Karihona - History and Cultural Relations



The Karihona probably migrated centuries ago from Guiana to the northwestern Amazon and adopted, in the course of time, cultural traits—such as masks, bark trumpets, and patricians or patrisibs—from the surrounding ethnic groups. The enemies of the Karihona were the Witoto to the south; the expression witoto refers likewise to foes and slaves or captives. Well into the nineteenth century, the Karihona were better protected than other groups from the harmful influences of the advancing White population because their territory was away from the main rivers. At least from the second half of the seventeenth century on, the Karihona traded with Spaniards of the Colombian area to the west and, later, also with Brazilians to the east.
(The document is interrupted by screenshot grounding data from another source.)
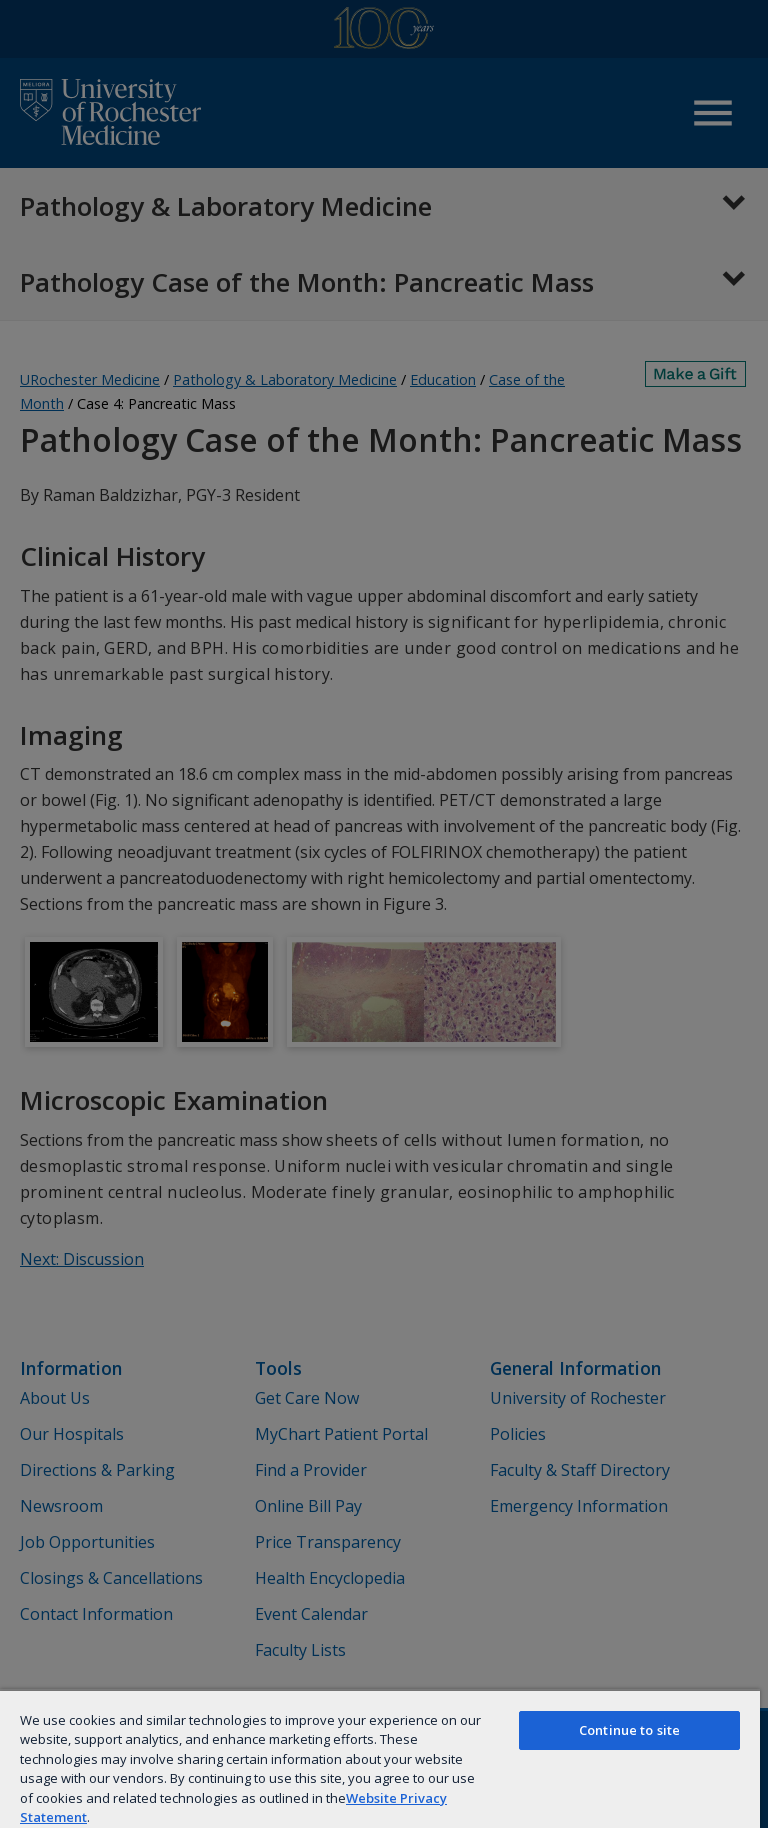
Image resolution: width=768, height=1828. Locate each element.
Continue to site (629, 1730)
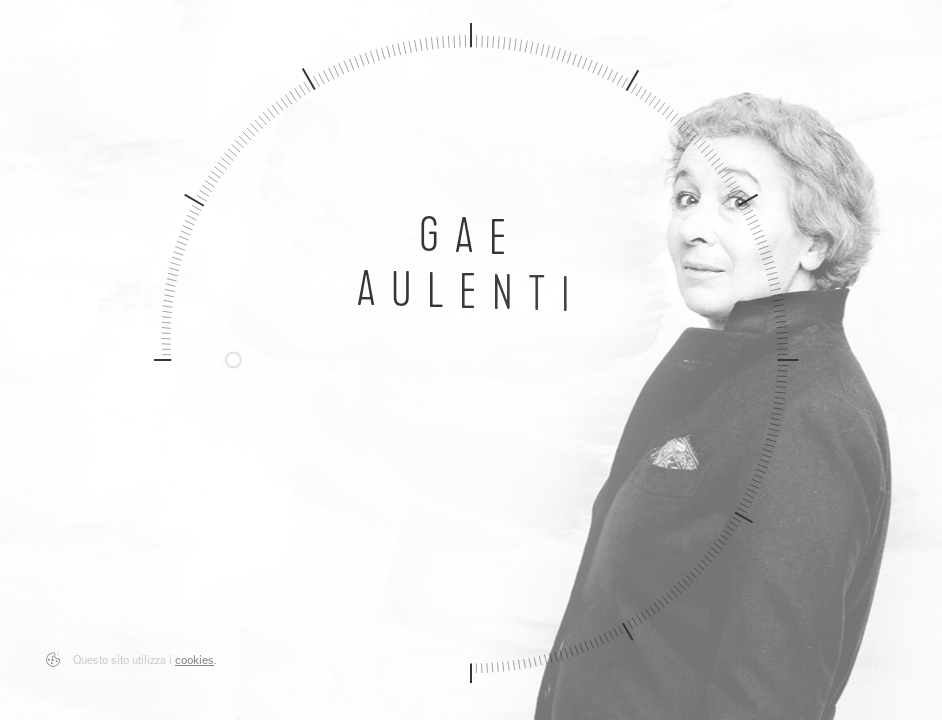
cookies (194, 662)
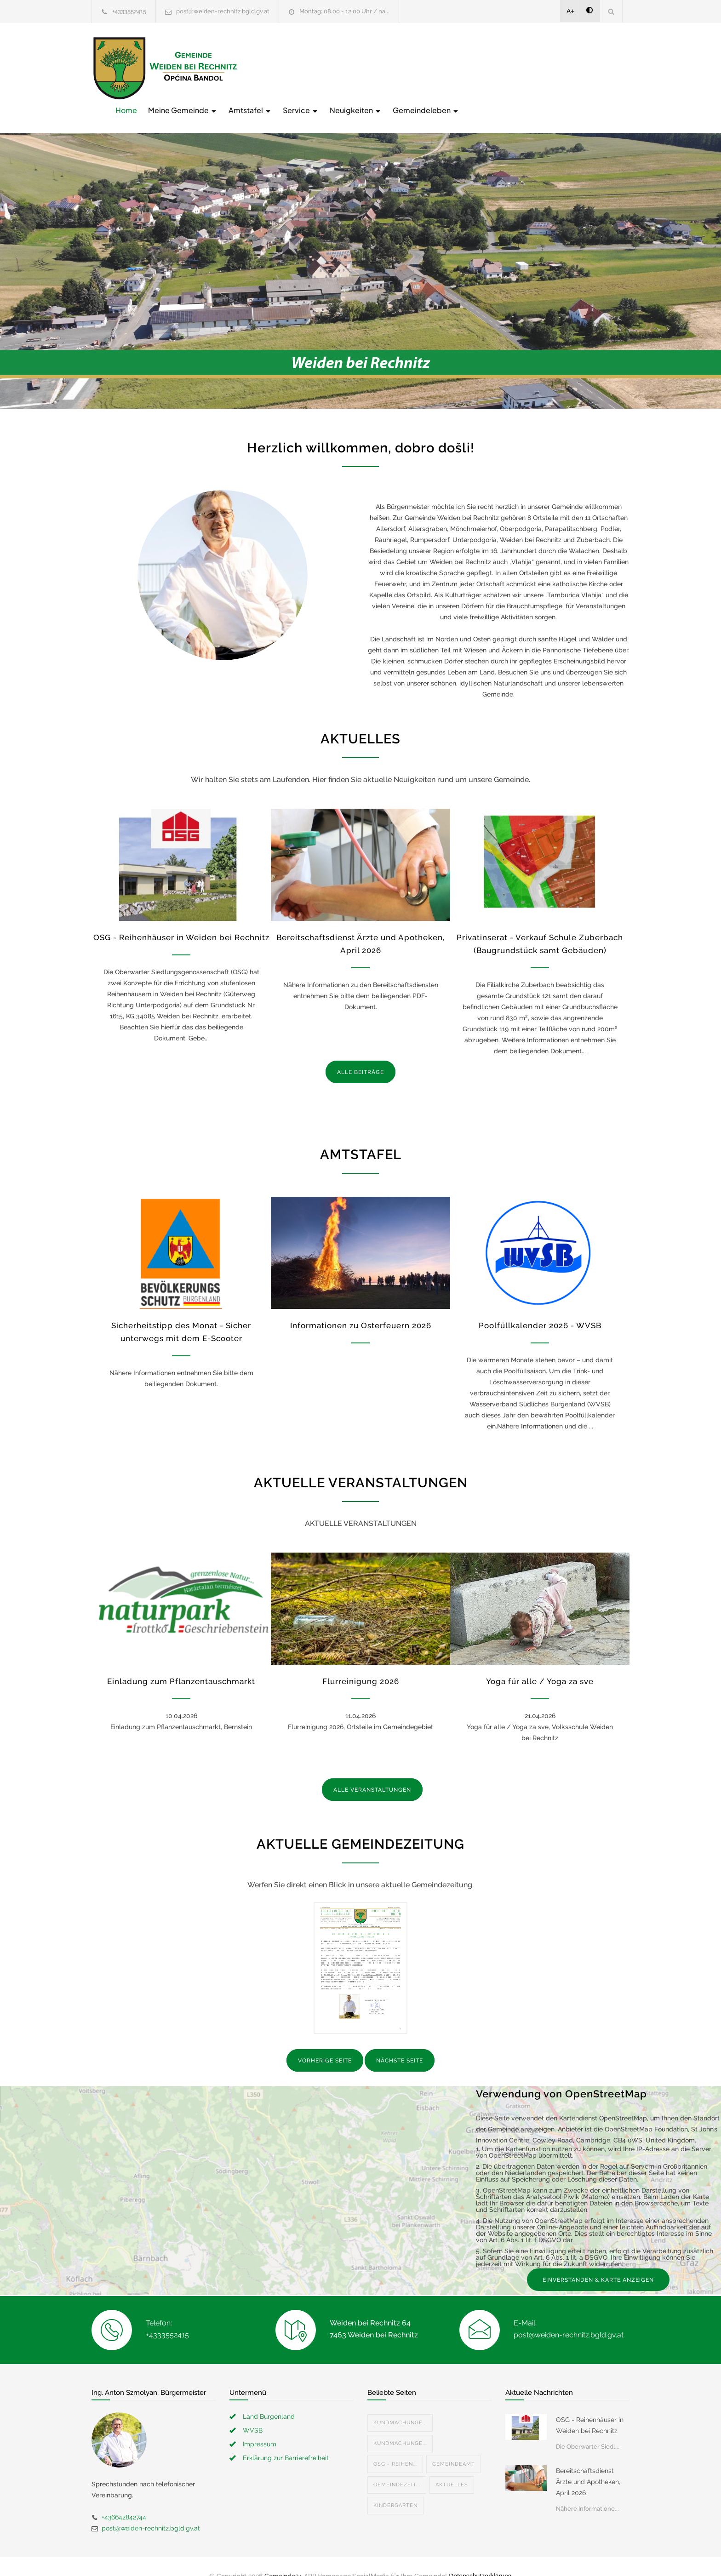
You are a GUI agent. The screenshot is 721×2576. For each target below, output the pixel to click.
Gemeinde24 (283, 2556)
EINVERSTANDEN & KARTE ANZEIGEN (598, 2260)
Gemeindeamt (453, 2445)
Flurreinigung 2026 (360, 1662)
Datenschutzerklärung (480, 2556)
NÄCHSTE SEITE (399, 2042)
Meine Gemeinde (330, 67)
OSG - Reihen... (395, 2445)
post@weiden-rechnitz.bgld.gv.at (222, 11)
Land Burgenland (269, 2397)
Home (273, 67)
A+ (570, 11)
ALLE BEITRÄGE (360, 1053)
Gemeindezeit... (396, 2465)
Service (448, 67)
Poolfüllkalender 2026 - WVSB (540, 1306)
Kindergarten (395, 2486)
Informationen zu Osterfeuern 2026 (360, 1306)
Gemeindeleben (573, 67)
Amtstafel (397, 67)
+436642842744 (124, 2498)
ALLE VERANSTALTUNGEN (372, 1771)
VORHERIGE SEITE (325, 2042)
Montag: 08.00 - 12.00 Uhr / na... (344, 11)
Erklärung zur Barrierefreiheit (286, 2438)
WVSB (253, 2411)
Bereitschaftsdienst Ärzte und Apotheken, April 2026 (588, 2462)
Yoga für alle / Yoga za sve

The Indians exchanged slaves and forest products like beeswax for iron tools and other manufactured objects. In the second half of the eighteenth century some Karihona settled in Franciscan missions on the upper Putumayo, although the attack against another mission (on the Rio Mecaya) was attributed to the Karihona. Beginning about 1900, some Karihona worked as rubber gatherers; probably from the 1920s on, a great number of the men did so for different employers. To this end, one group of the Karihona emigrated to the Caquetá, and another went to the middle Apaporis and from there to the upper Uaupés. A different group of Karihona escaped from persecution by the Witoto and allied with the Peruvian Casa Arana by moving to the Rio Orteguasa, where they were integrated with the Korewahe. Because of close contact with the nonindigenous population at these locations, various epidemics decimated the Karihona during the following decades. The few surviving Karihona are widely dispersed in southeastern Colombia.